Homework 04: Scraping the Web

The goal of this homework assignment is to allow you to practice using Python to interact with the web using the Requests package. In this assignment, you will write scripts that pull data from the Internet and manipulate it in some way.

For this assignment, record your scripts and any responses to the following activities in the in the homework04 folder of your assignments GitLab repository and push your work by 11:59 PM Friday, February 24, 2017.

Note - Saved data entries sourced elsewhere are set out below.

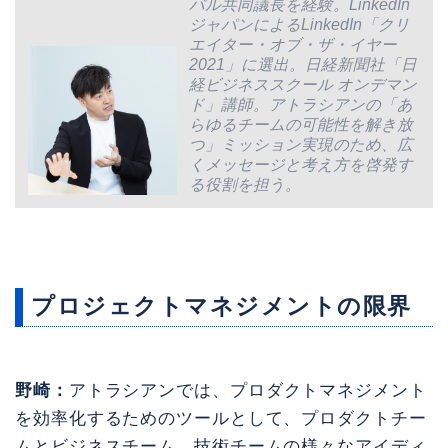
バル共同議長を経験。LinkedIn
ジャパンによるLinkedIn「クリ
エイター・オブ・ザ・イヤー
2021」に選出。日経新聞社「日
経ビジネススクール オンデマン
ド」講師。アトラシアンの「あ
らゆるチームの可能性を解き放
つ」ミッション実現のため、広
くメッセージと考え方を啓発す
る役割を担う。
プロジェクトマネジメントの限界
野崎：
アトラシアンでは、プロダクトマネジメント
を効率化するためのツールとして、プロダクトチー
ムとビジネスチーム、技術チームの様々なアイディ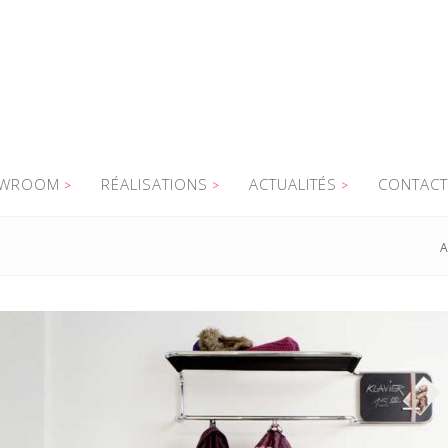
WROOM
RÉALISATIONS
ACTUALITÉS
CONTACT
A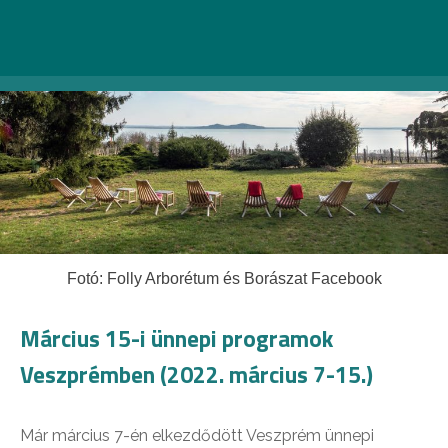
Fotó: Folly Arborétum és Borászat Facebook
Március 15-i ünnepi programok
Veszprémben (2022. március 7-15.)
Már március 7-én elkezdődött Veszprém ünnepi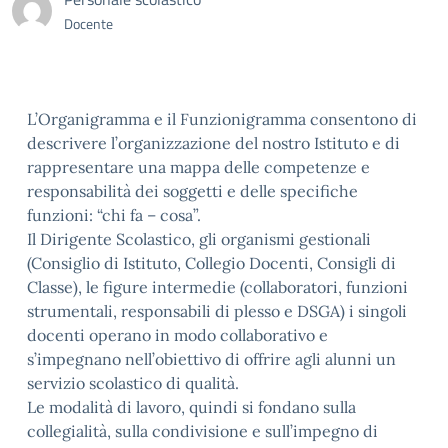
Docente
L’Organigramma e il Funzionigramma consentono di
descrivere l’organizzazione del nostro Istituto e di
rappresentare una mappa delle competenze e
responsabilità dei soggetti e delle specifiche
funzioni: “chi fa – cosa”.
Il Dirigente Scolastico, gli organismi gestionali
(Consiglio di Istituto, Collegio Docenti, Consigli di
Classe), le figure intermedie (collaboratori, funzioni
strumentali, responsabili di plesso e DSGA) i singoli
docenti operano in modo collaborativo e
s’impegnano nell’obiettivo di offrire agli alunni un
servizio scolastico di qualità.
Le modalità di lavoro, quindi si fondano sulla
collegialità, sulla condivisione e sull’impegno di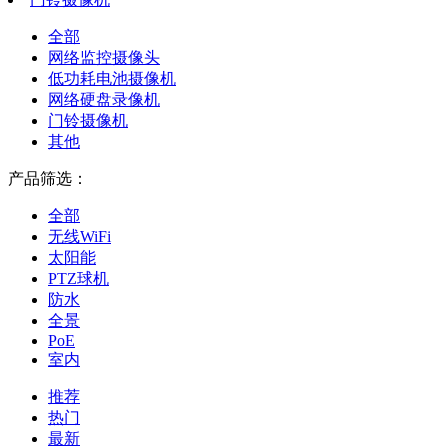
全部
网络监控摄像头
低功耗电池摄像机
网络硬盘录像机
门铃摄像机
其他
产品筛选：
全部
无线WiFi
太阳能
PTZ球机
防水
全景
PoE
室内
推荐
热门
最新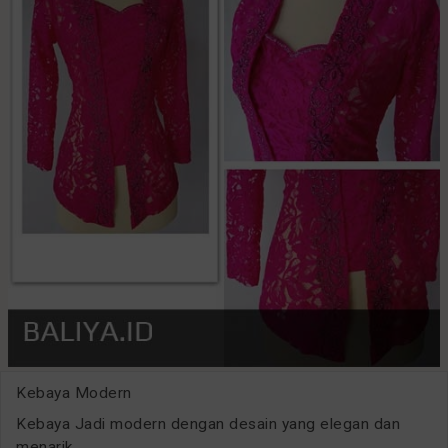
Kebaya Modern
Kebaya Jadi modern dengan desain yang elegan dan
menarik.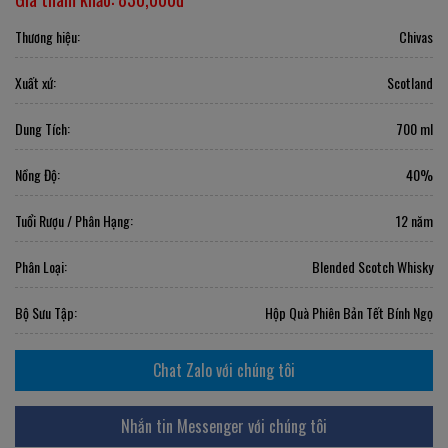
Thương hiệu:
Chivas
Xuất xứ:
Scotland
Dung Tích:
700 ml
Nồng Độ:
40%
Tuổi Rượu / Phân Hạng:
12 năm
Phân Loại:
Blended Scotch Whisky
Bộ Sưu Tập:
Hộp Quà Phiên Bản Tết Bính Ngọ
Chat Zalo với chúng tôi
Nhắn tin Messenger với chúng tôi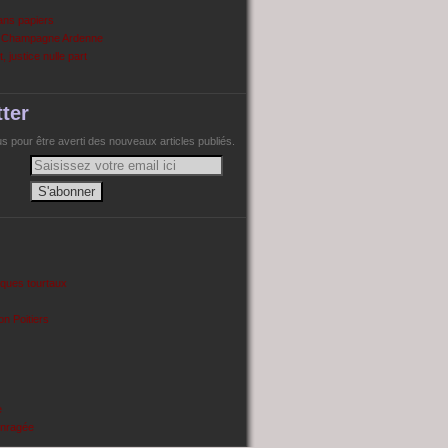
ans papiers
n Champagne Ardenne
, justice nulle part
ter
 pour être averti des nouveaux articles publiés.
cques tourtaux
on Poitiers
e
enragée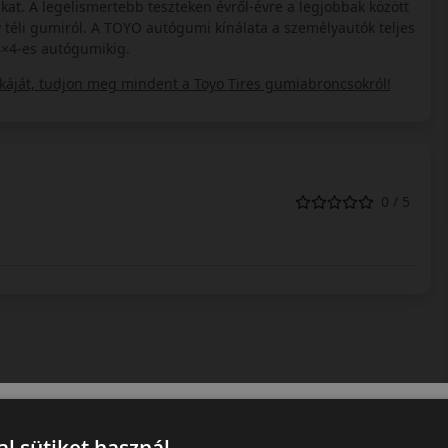
kat. A legelismertebb teszteken évről-évre a legjobbak között
téli gumiról. A TOYO autógumi kínálata a személyautók teljes
4×4-es autógumikig.
áját, tudjon meg mindent a Toyo Tires gumiabroncsokról!
0 / 5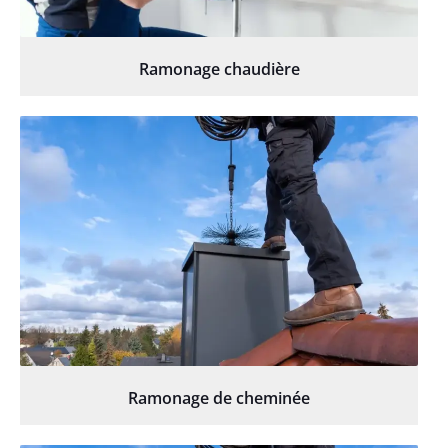
Ramonage chaudière
Ramonage de cheminée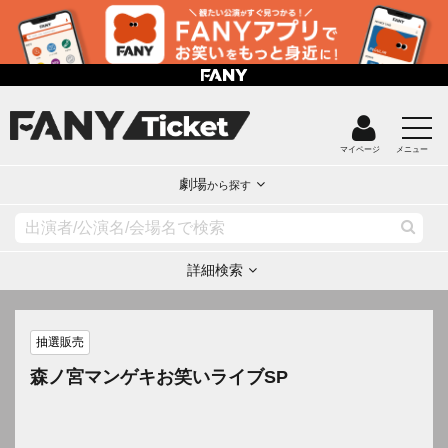
マイページ
メニュー
劇場
から探す
詳細検索
抽選販売
森ノ宮マンゲキお笑いライブSP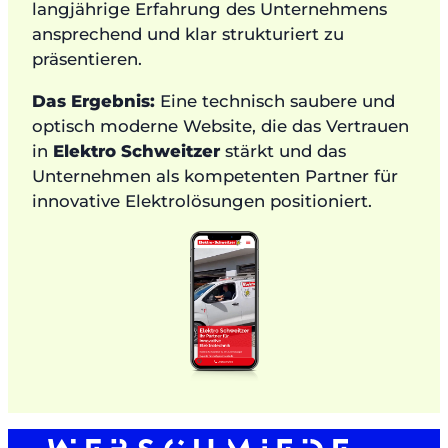
langjährige Erfahrung des Unternehmens
ansprechend und klar strukturiert zu
präsentieren.
Das Ergebnis:
Eine technisch saubere und
optisch moderne Website, die das Vertrauen
in
Elektro Schweitzer
stärkt und das
Unternehmen als kompetenten Partner für
innovative Elektrolösungen positioniert.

Activity 1: Blend Profiles (10 Points)

Trevor¹ loves having fun at the faculty's expense. When he is not using the write command to spam the instructor's terminal during class, he is making meme pics of the teacher and posting it on Facebook²:

ImageMagick

Having learned about ImageMagick, Trevor decides to take his trolling game up a notch by creating a script to generate some amusing and possibly terrifying GIF animations³ such as the ones below:

To create these animations, Trevor uses the ImageMagick composite tool to generate blended image frames:

This command takes the source1 and source2 images and blends them based on the percentage specified in stepsize as show in the following formula:

For instance if stepsize is 20 then the composite tool will take 20% of the pixel value from source1 and 80% from source2 to produce the blended image:

# Blend: 20% Ramzi, 80% Tijana
$ composite -blend 20 ramzi.jpg tijana.jpg 020-ramzi_tijana.gif

Conversely, if stepsize is 80 then the composite tool will take 80% of the pixel value from source1 and 20% from source2 to produce the blended image:

# Blend: 80% Ramzi, 20% Tijana
$ composite -blend 80 ramzi.jpg tijana.jpg 080-ramzi_tijana.gif

To create the animation, Trevor generates a series of these blended composite images at regular intervals from 000 to 100:

# List all the generated blended composite images
$ ls
000-ramzi_tijana.gif
010-ramzi_tijana.gif
020-ramzi_tijana.gif
030-ramzi_tijana.gif
040-ramzi_tijana.gif
050-ramzi_tijana.gif
060-ramzi_tijana.gif
070-ramzi_tijana.gif
080-ramzi_tijana.gif
090-ramzi_tijana.gif
100-ramzi_tijana.gif

Once he has all the individual composite images, he can stitch them together to create a GIF animation by using the convert command:

# Stitch blended composite images into an animation
$ convert -loop 0 -delay 5 \
      000-ramzi_tijana.gif \
      010-ramzi_tijana.gif \
      020-ramzi_tijana.gif \
      030-ramzi_tijana.gif \
      040-ramzi_tijana.gif \
      050-ramzi_tijana.gif \
      060-ramzi_tijana.gif \
      070-ramzi_tijana.gif \
      080-ramzi_tijana.gif \
      090-ramzi_tijana.gif \
      100-ramzi_tijana.gif \
      ramzi_tijana.gif

The -loop 0 means to have the GIF loop forever, while the -delay 5 means to wait 5 hundredths of a second before transitioning to the next image frame.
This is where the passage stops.